Go through the entries below. Copy out every line that contains "pentru".

_AVAILABLE DATA:_
Segment Open
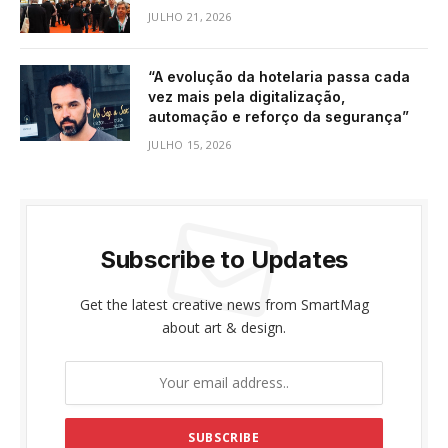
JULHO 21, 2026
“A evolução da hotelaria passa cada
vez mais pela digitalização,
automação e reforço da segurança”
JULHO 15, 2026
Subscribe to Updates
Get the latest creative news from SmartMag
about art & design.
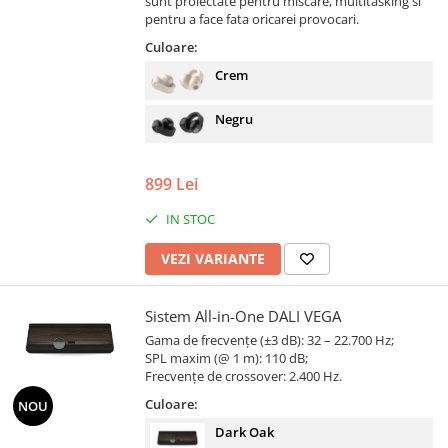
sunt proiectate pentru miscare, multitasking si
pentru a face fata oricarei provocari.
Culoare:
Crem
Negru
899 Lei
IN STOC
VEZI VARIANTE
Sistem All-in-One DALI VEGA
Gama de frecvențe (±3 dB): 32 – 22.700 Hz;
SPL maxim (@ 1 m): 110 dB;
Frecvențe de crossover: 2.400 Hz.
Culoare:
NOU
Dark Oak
Segment Closed
Segment Open
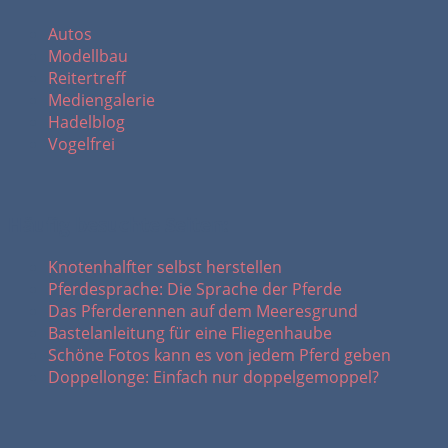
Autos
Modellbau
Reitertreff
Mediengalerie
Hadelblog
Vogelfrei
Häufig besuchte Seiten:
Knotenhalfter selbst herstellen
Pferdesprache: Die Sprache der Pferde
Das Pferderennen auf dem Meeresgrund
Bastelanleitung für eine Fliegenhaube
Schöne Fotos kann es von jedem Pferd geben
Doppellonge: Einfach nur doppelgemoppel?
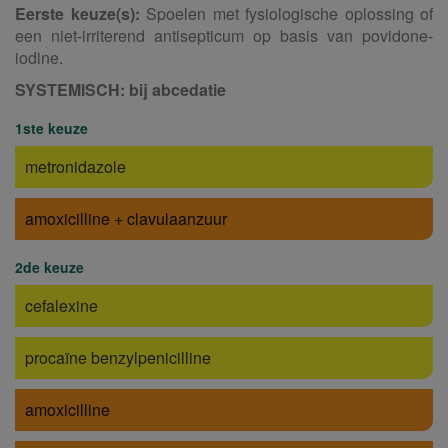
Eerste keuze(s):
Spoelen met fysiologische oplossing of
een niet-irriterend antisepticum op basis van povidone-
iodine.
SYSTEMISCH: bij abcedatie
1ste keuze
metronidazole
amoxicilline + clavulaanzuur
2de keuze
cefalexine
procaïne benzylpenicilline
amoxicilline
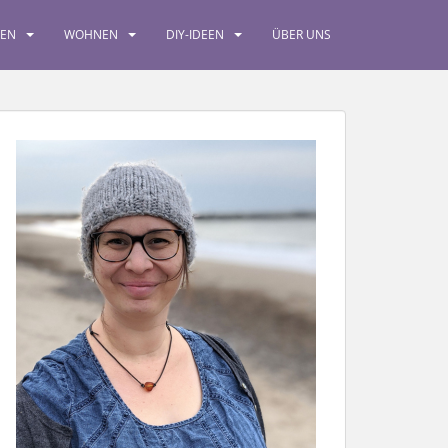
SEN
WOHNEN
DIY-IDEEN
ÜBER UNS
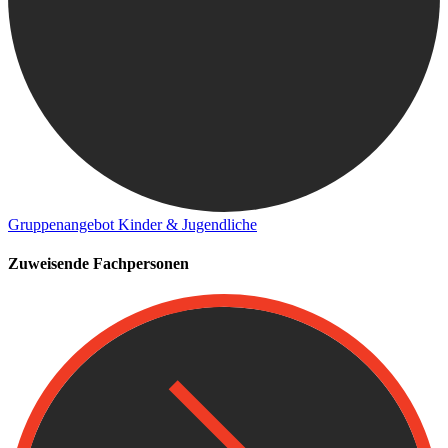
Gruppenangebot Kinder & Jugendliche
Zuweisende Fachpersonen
Segment Closed
_RESPONSE TO THE EXERCISE:_
sunt proiectate pentru miscare, multitasking si
pentru a face fata oricarei provocari.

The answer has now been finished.